• [Task item]:
Repeat the records below exactly as they appear, leaving out any pictures.

• [Data to examine]:
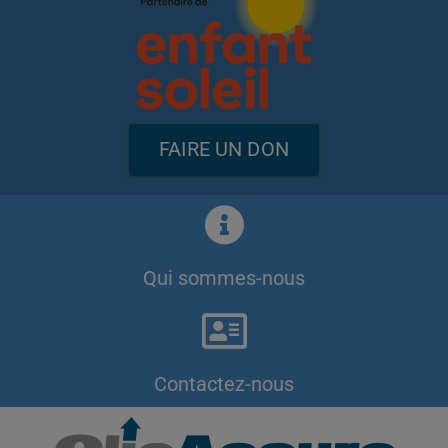
FAIRE UN DON
Qui sommes-nous
Contactez-nous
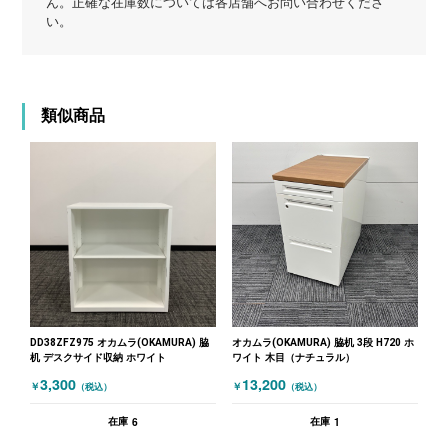
ん。正確な在庫数については各店舗へお問い合わせくださ
い。
類似商品
DD38ZFZ975 オカムラ(OKAMURA) 脇
オカムラ(OKAMURA) 脇机 3段 H720 ホ
机 デスクサイド収納 ホワイト
ワイト 木目（ナチュラル）
3,300
13,200
￥
￥
（税込）
（税込）
6
1
在庫
在庫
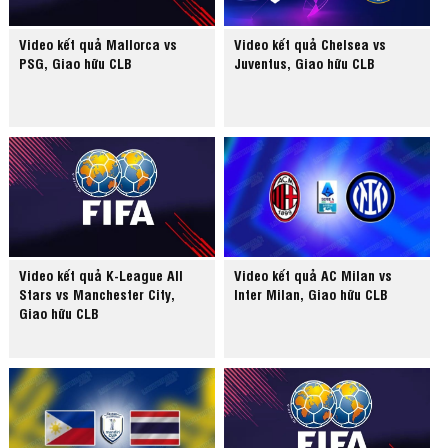
Video kết quả Mallorca vs
Video kết quả Chelsea vs
PSG, Giao hữu CLB
Juventus, Giao hữu CLB
Video kết quả K-League All
Video kết quả AC Milan vs
Stars vs Manchester City,
Inter Milan, Giao hữu CLB
Giao hữu CLB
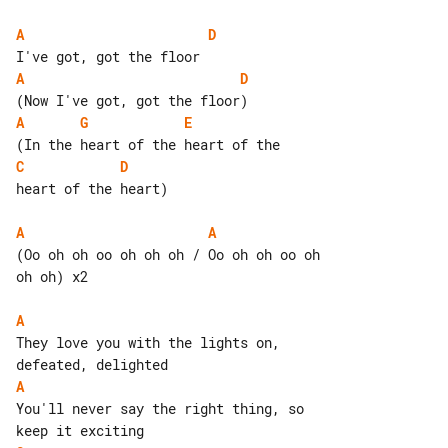
A
D
A
D
A
G
E
C
D
heart of the heart)

A
A
(Oo oh oh oo oh oh oh / Oo oh oh oo oh 

oh oh) x2

A
They love you with the lights on, 

A
You'll never say the right thing, so 
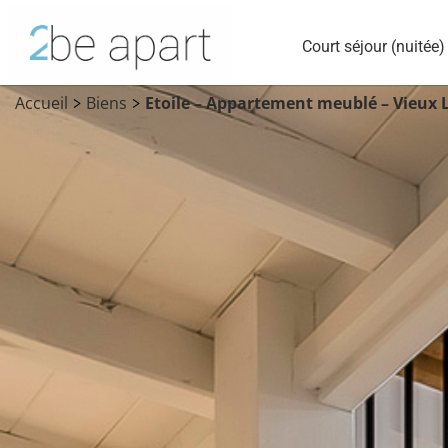
Court séjour (nuitée)
Accueil
Biens
Etoile – Appartement meublé – Vieux 
>
>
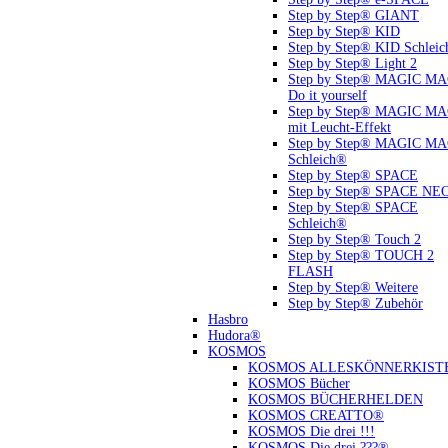
Step by Step® GIANT
Step by Step® KID
Step by Step® KID Schlei
Step by Step® Light 2
Step by Step® MAGIC M
Do it yourself
Step by Step® MAGIC M
mit Leucht-Effekt
Step by Step® MAGIC M
Schleich®
Step by Step® SPACE
Step by Step® SPACE NE
Step by Step® SPACE
Schleich®
Step by Step® Touch 2
Step by Step® TOUCH 2
FLASH
Step by Step® Weitere
Step by Step® Zubehör
Hasbro
Hudora®
KOSMOS
KOSMOS ALLESKÖNNERKIST
KOSMOS Bücher
KOSMOS BÜCHERHELDEN
KOSMOS CREATTO®
KOSMOS Die drei !!!
KOSMOS Die drei ???®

• [Task output]:
FAIRE UN DON
Qui sommes-nous
Contactez-nous
ん。正確な在庫数については各店舗へお問い合わせくださ
い。
類似商品
DD38ZFZ975 オカムラ(OKAMURA) 脇
オカムラ(OKAMURA) 脇机 3段 H720 ホ
机 デスクサイド収納 ホワイト
ワイト 木目（ナチュラル）
3,300
13,200
￥
￥
（税込）
（税込）
6
1
在庫
在庫
Video kết quả Mallorca vs
Video kết quả Chelsea vs
PSG, Giao hữu CLB
Juventus, Giao hữu CLB
Video kết quả K-League All
Video kết quả AC Milan vs
Stars vs Manchester City,
Inter Milan, Giao hữu CLB
Giao hữu CLB
A
D
A
D
A
G
E
C
D
heart of the heart)

A
A
(Oo oh oh oo oh oh oh / Oo oh oh oo oh 

oh oh) x2

A
They love you with the lights on, 

A
You'll never say the right thing, so 
Court séjour (nuitée)
Accueil
Biens
Etoile – Appartement meublé – Vieux 
>
>
Step by Step® GIANT
Step by Step® KID
Step by Step® KID Schlei
Step by Step® Light 2
Step by Step® MAGIC M
Do it yourself
Step by Step® MAGIC M
mit Leucht-Effekt
Step by Step® MAGIC M
Schleich®
Step by Step® SPACE
Step by Step® SPACE NE
Step by Step® SPACE
Schleich®
Step by Step® Touch 2
Step by Step® TOUCH 2
FLASH
Step by Step® Weitere
Step by Step® Zubehör
Hasbro
Hudora®
KOSMOS
KOSMOS ALLESKÖNNERKIST
KOSMOS Bücher
KOSMOS BÜCHERHELDEN
KOSMOS CREATTO®
KOSMOS Die drei !!!
KOSMOS Die drei ???®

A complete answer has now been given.